The feasibility of ERAS pathway management in improving long-term prognosis has not yet been determined in a prospective RCT. This trial will be the first multicentre randomized controlled clinical trial to evaluate the impact of perioperative ERAS pathway management on the short-term clinical outcomes and long-term prognoses of patients undergoing laparoscopic-assisted radical resection for distal gastric cancer.
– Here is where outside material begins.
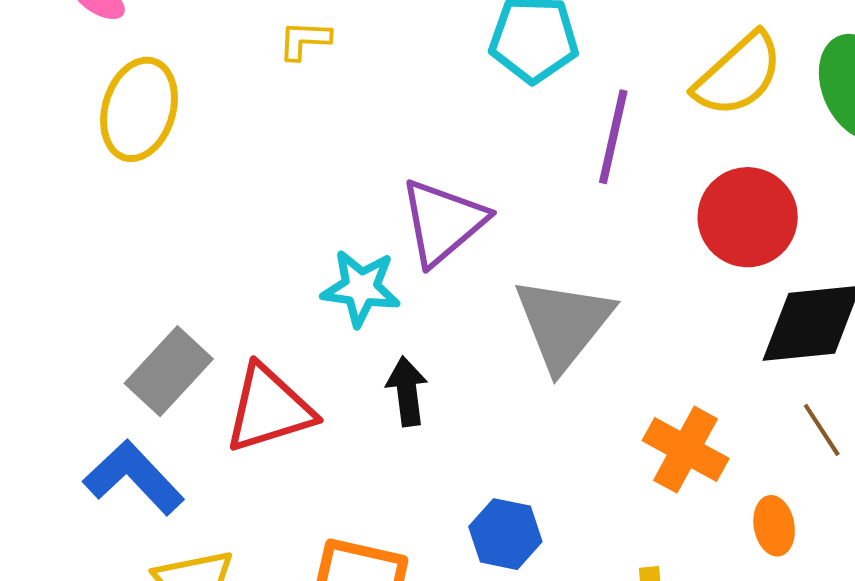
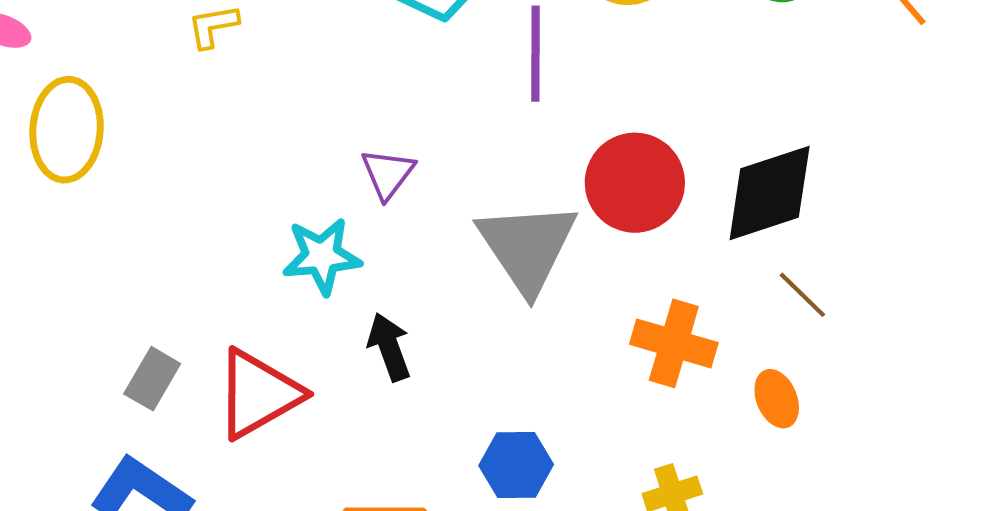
red circle: (748, 217) -> (635, 183), moved
purple triangle: (443, 222) -> (388, 174), size x0.6
gray rectangle: (169, 371) -> (152, 379), size x0.7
Jieshou Li, an academician affiliated with the Chinese Academy of Sciences, introduced this concept in 2007. Our centre began to explore ERAS pathway management for patients with gastric cancer during the same year and published RCT research findings on perioperative ERAS management for gastric cancer in 2010 [12]. Our team has accumulated rich experience in perioperative management for gastric cancer to ensure the safety of patients and enhance their recovery. At the same time, our cooperating centres are all members of the gastric cancer ERAS group (each with an annual operation volume of more than 100 cases), have undertaken national clinical projects, and have performed strong clinical research. The primary outcome of this study is the comparison of 3-year OS and DFS between the two groups. The ERAS team will be required to record the data in a timely and accurate manner and to enhance postoperative follow-up in order to avoid loss to follow-up. To this end, we specifically established a data inspection committee and a special follow-up team to ensure the timeliness, validity and authenticity of the clinical data.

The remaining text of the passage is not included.